• **What is expected**: Please set down the line that contains "第三方受众群体，系统不会提" and every line below it through the last, exactly as written, with no other lines.

---+---

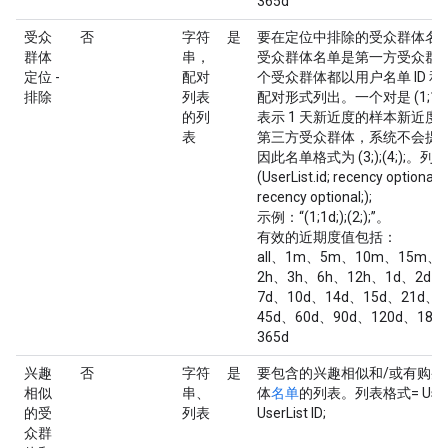
365d
受众
否
字符
是
要在定位中排除的受众群体名
群体
串，
受众群体名单是第一方受众群
定位 -
配对
个受众群体都以用户名单 ID 
排除
列表
配对形式列出。一个对是 (1;1d;
的列
表示 1 天新近度的样本新近度
表
第三方受众群体，系统不会提
因此名单格式为 (3;);(4;);。列
(UserList.id; recency optional;);
recency optional;);
示例：“(1;1d;);(2;);”。
有效的近期度值包括：
all、1m、5m、10m、15m、
2h、3h、6h、12h、1d、2d、
7d、10d、14d、15d、21d、
45d、60d、90d、120d、180
365d
兴趣
否
字符
是
要包含的兴趣相似和/或有购买
相似
串、
体
名单
的列表。列表格式= UserLis
的受
列表
UserList ID;
众群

---+---

• **Problem solution**:
第三方受众群体，系统不会提
因此名单格式为 (3;);(4;);。列
(UserList.id; recency optional;);
recency optional;);
示例：“(1;1d;);(2;);”。
有效的近期度值包括：
all、1m、5m、10m、15m、
2h、3h、6h、12h、1d、2d、
7d、10d、14d、15d、21d、
45d、60d、90d、120d、180
365d
兴趣
否
字符
是
要包含的兴趣相似和/或有购买
相似
串、
体
名单
的列表。列表格式= UserLis
的受
列表
UserList ID;
众群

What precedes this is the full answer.